* _Exercise details_: Only the lines from the one holding "Segment right lung lower lobe." to the end of the data should be echoed, exactly as they appear, minus the pictures.

Collected data entries:
* * *
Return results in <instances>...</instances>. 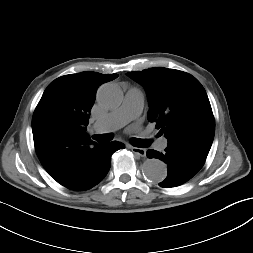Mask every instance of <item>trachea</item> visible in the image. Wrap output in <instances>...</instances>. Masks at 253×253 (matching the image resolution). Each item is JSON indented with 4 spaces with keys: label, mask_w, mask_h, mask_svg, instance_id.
Masks as SVG:
<instances>
[{
    "label": "trachea",
    "mask_w": 253,
    "mask_h": 253,
    "mask_svg": "<svg viewBox=\"0 0 253 253\" xmlns=\"http://www.w3.org/2000/svg\"><path fill=\"white\" fill-rule=\"evenodd\" d=\"M113 138V134H101V135H94L93 139L97 140L99 143H106L111 141ZM150 140L146 139H134L133 144L136 147H148L150 145Z\"/></svg>",
    "instance_id": "1"
}]
</instances>
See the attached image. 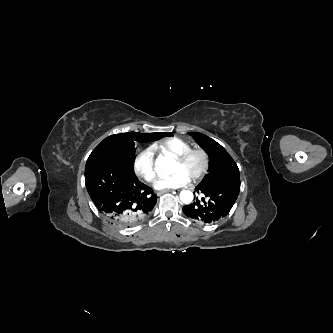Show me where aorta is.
<instances>
[{
  "instance_id": "762f6f07",
  "label": "aorta",
  "mask_w": 333,
  "mask_h": 333,
  "mask_svg": "<svg viewBox=\"0 0 333 333\" xmlns=\"http://www.w3.org/2000/svg\"><path fill=\"white\" fill-rule=\"evenodd\" d=\"M175 161L172 158L159 155L156 159L155 170L158 175H170L173 173ZM180 200L185 204H190L193 200V193L183 190L180 193Z\"/></svg>"
}]
</instances>
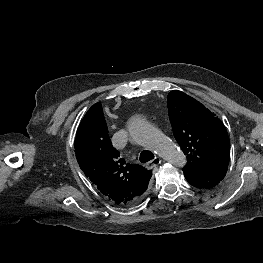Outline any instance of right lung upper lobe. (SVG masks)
Listing matches in <instances>:
<instances>
[{
  "label": "right lung upper lobe",
  "mask_w": 263,
  "mask_h": 263,
  "mask_svg": "<svg viewBox=\"0 0 263 263\" xmlns=\"http://www.w3.org/2000/svg\"><path fill=\"white\" fill-rule=\"evenodd\" d=\"M74 146L80 168L110 201L129 205L146 191L152 172L120 157L108 136L100 103L84 115Z\"/></svg>",
  "instance_id": "right-lung-upper-lobe-1"
}]
</instances>
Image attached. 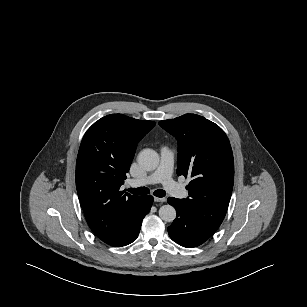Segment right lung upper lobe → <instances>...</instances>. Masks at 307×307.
<instances>
[{
  "instance_id": "1",
  "label": "right lung upper lobe",
  "mask_w": 307,
  "mask_h": 307,
  "mask_svg": "<svg viewBox=\"0 0 307 307\" xmlns=\"http://www.w3.org/2000/svg\"><path fill=\"white\" fill-rule=\"evenodd\" d=\"M155 122L107 115L85 133L77 156L76 188L87 223L103 242L118 246L132 233L144 196L120 190L137 143Z\"/></svg>"
}]
</instances>
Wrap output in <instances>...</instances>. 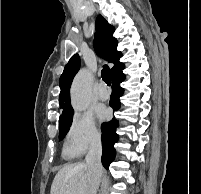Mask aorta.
<instances>
[{
    "label": "aorta",
    "mask_w": 201,
    "mask_h": 194,
    "mask_svg": "<svg viewBox=\"0 0 201 194\" xmlns=\"http://www.w3.org/2000/svg\"><path fill=\"white\" fill-rule=\"evenodd\" d=\"M92 74L87 69H81L75 76L71 89V104L74 110L84 111L91 100Z\"/></svg>",
    "instance_id": "762f6f07"
}]
</instances>
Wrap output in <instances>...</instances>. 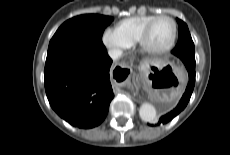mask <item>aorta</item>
<instances>
[{"mask_svg": "<svg viewBox=\"0 0 230 155\" xmlns=\"http://www.w3.org/2000/svg\"><path fill=\"white\" fill-rule=\"evenodd\" d=\"M139 115L145 122H154L156 119V109L150 103H143L140 107Z\"/></svg>", "mask_w": 230, "mask_h": 155, "instance_id": "aorta-1", "label": "aorta"}]
</instances>
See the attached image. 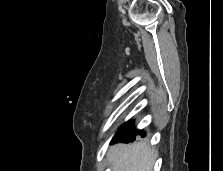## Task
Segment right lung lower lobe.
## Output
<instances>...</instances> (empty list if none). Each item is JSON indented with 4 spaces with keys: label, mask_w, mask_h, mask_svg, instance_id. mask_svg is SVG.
<instances>
[{
    "label": "right lung lower lobe",
    "mask_w": 223,
    "mask_h": 171,
    "mask_svg": "<svg viewBox=\"0 0 223 171\" xmlns=\"http://www.w3.org/2000/svg\"><path fill=\"white\" fill-rule=\"evenodd\" d=\"M136 135H141L142 137H145V133L140 130L134 129L133 123L127 122L118 129L113 138V141H133L135 140Z\"/></svg>",
    "instance_id": "98d812e1"
}]
</instances>
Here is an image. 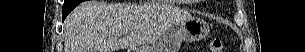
* * *
* _Result of the exercise_:
Segment right lung lower lobe.
## Output
<instances>...</instances> (empty list if none). Each item is JSON indented with 4 spaces with keys: label, mask_w, mask_h, mask_svg, instance_id. mask_svg is SVG.
<instances>
[{
    "label": "right lung lower lobe",
    "mask_w": 223,
    "mask_h": 171,
    "mask_svg": "<svg viewBox=\"0 0 223 171\" xmlns=\"http://www.w3.org/2000/svg\"><path fill=\"white\" fill-rule=\"evenodd\" d=\"M136 135H141L142 137H145V133L140 130L134 129L133 123L127 122L118 129L113 138V141H133L135 140Z\"/></svg>",
    "instance_id": "98d812e1"
}]
</instances>
Here is an image. 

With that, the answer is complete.